Document layout detection data
-*-*-
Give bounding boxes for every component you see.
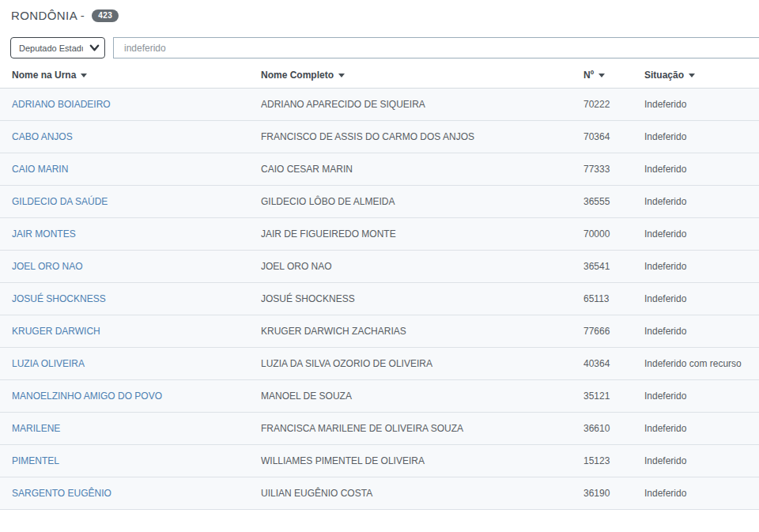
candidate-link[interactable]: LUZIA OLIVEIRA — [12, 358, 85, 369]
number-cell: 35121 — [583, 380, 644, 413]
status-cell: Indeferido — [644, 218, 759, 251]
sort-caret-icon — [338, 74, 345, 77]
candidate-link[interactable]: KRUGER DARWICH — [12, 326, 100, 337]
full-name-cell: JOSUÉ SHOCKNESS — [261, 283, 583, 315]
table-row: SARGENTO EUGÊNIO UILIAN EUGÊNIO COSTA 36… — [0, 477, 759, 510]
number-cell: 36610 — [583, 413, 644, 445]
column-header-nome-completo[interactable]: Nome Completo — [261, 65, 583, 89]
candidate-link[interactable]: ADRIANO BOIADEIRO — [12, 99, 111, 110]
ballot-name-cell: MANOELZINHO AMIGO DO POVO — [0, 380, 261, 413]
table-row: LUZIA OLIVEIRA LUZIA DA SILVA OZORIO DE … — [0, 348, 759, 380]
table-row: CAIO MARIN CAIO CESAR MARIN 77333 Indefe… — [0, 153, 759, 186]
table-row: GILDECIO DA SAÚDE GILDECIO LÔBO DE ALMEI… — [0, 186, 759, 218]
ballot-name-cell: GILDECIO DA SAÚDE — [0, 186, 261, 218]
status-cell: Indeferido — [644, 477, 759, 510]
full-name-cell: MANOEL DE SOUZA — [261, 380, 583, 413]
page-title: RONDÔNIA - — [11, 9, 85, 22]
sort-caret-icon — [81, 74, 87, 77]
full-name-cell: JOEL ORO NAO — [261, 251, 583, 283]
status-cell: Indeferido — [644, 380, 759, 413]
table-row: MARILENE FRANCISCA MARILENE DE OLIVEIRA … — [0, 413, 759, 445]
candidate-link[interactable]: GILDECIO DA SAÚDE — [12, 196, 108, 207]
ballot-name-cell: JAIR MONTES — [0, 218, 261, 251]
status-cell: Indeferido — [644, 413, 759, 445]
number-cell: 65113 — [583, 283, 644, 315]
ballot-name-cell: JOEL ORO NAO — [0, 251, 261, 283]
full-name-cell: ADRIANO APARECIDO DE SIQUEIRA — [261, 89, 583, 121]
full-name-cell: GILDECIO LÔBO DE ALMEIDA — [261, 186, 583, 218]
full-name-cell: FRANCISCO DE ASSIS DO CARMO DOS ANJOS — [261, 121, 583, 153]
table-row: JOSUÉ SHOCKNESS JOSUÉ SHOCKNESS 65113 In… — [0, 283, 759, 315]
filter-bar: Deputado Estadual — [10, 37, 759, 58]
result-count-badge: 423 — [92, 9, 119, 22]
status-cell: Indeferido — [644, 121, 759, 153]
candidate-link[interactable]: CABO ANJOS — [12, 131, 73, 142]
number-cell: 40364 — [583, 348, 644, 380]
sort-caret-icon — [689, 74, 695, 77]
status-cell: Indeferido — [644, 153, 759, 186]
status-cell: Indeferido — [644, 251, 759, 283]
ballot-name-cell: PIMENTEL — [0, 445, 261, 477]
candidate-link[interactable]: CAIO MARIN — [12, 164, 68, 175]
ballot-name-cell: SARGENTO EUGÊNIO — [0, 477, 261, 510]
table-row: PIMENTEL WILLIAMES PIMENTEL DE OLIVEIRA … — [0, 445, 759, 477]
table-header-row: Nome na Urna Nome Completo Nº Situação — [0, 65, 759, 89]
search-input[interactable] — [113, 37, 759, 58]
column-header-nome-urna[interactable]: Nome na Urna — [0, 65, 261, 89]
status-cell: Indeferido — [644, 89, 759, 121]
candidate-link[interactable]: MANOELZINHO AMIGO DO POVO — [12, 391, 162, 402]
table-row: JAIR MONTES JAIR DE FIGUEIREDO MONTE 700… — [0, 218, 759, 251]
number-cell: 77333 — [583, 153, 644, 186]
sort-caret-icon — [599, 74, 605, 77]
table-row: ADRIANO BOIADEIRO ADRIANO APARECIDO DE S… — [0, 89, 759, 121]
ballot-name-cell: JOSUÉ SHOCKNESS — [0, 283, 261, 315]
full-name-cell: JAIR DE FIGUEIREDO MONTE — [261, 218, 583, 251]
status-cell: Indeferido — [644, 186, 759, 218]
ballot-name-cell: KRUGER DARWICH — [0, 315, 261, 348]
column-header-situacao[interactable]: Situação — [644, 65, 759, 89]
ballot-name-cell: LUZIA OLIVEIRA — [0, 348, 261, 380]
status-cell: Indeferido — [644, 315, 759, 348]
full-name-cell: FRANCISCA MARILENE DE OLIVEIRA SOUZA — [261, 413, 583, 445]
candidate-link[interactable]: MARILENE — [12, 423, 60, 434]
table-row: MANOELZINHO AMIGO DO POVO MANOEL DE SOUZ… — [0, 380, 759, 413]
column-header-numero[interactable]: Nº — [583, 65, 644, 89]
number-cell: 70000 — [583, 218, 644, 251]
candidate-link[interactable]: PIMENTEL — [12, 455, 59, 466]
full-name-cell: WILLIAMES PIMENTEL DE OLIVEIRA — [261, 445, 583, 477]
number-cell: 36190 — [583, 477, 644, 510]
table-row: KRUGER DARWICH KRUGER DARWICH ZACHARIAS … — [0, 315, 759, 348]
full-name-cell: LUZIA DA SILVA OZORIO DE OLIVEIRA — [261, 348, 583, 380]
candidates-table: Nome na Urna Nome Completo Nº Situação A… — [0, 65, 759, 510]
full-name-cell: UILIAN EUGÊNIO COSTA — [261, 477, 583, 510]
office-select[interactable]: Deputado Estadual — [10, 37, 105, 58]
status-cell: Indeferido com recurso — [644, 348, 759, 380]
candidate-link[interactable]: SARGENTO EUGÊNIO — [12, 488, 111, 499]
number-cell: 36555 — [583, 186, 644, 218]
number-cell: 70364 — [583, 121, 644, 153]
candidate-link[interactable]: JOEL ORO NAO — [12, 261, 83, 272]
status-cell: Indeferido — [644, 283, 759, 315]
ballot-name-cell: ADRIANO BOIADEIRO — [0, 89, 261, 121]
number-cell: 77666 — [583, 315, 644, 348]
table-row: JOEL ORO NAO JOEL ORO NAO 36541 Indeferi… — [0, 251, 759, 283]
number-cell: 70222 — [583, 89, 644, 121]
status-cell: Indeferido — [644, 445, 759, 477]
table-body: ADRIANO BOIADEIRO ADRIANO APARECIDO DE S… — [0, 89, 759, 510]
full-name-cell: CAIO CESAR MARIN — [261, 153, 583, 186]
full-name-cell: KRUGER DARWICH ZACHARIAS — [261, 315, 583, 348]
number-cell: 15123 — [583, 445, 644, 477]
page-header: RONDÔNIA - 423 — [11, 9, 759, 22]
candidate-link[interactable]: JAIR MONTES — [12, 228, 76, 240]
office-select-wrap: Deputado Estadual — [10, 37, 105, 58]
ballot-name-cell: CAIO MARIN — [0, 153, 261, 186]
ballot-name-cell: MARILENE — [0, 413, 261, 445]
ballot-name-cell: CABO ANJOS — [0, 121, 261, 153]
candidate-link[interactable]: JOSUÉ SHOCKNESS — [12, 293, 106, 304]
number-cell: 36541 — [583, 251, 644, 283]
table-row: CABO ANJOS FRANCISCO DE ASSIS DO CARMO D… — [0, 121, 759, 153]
-*-*-
_Exercise objective_. Copy out all lines above holding "SHOCKNESS".

_Solution for this problem_.
full-name-cell: JOSUÉ SHOCKNESS — [261, 283, 583, 315]
table-row: JOSUÉ SHOCKNESS JOSUÉ SHOCKNESS 65113 In… — [0, 283, 759, 315]
ballot-name-cell: JOSUÉ SHOCKNESS — [0, 283, 261, 315]
candidate-link[interactable]: JOSUÉ SHOCKNESS — [12, 293, 106, 304]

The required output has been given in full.